Theo Walcott was just one of the Gunners camp that saw the win as a sign Arsenal were on the cusp of great things. "This is definitely the stepping stone that’s going to build us into an absolutely dominant Arsenal team," the England winger said.
Ironically, the Gunners weren't at their best over the course of their FA Cup run. Four home ties meant they never had to leave London, and a straight forward win over a poor Spurs side in the third round was followed by tight wins over Liverpool and Everton, and even closer victories over Wigan and Hull.
Those games will go down as mere footnotes to what ended up a trophy winning season, and of course, that is a reason for celebration, but they should also serve as reminder to those expecting Arsenal to instantly jump up a level or two.
Walcott's words "absolute dominance" will be very difficult in a day and age when Manchester City and Chelsea will continue to outmuscle the Gunners in the long run. If a trophy doesn't come next year then this will be somewhat of a false dawn, and a couple of years without silverware will almost instantly signal a return to the anxiety that was present in the nine years the club just experienced without a title.
With Manchester City somewhat hamstrung for one season when it comes to recruiting top players, Arsenal have to pursue an aggressive transfer policy over the summer. It may be the only time that one of, and in fact their most affluent rival is unable to match their spending power.
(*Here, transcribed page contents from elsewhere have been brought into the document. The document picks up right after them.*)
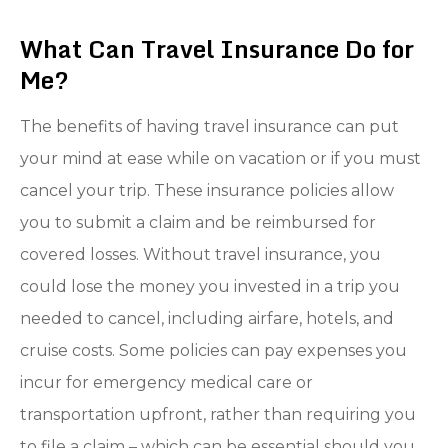
What Can Travel Insurance Do for
Me?
The benefits of having travel insurance can put
your mind at ease while on vacation or if you must
cancel your trip. These insurance policies allow
you to submit a claim and be reimbursed for
covered losses. Without travel insurance, you
could lose the money you invested in a trip you
needed to cancel, including airfare, hotels, and
cruise costs. Some policies can pay expenses you
incur for emergency medical care or
transportation upfront, rather than requiring you
to file a claim – which can be essential should you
Wenger should be prepared to invest £100 million if the players are anywhere near available, to reinforce striker, defensive midfield, and various defensive positions. If he fails to do that the Gunners may well fail to kick on from this season. One world class signing isn't enough, especially considering Sagna is as good as gone.
And the Arsenal boss should be prepared to give the League Cup a real go too next season, as a win there will actually begin to turn the illusion of that winning mentality into a reality.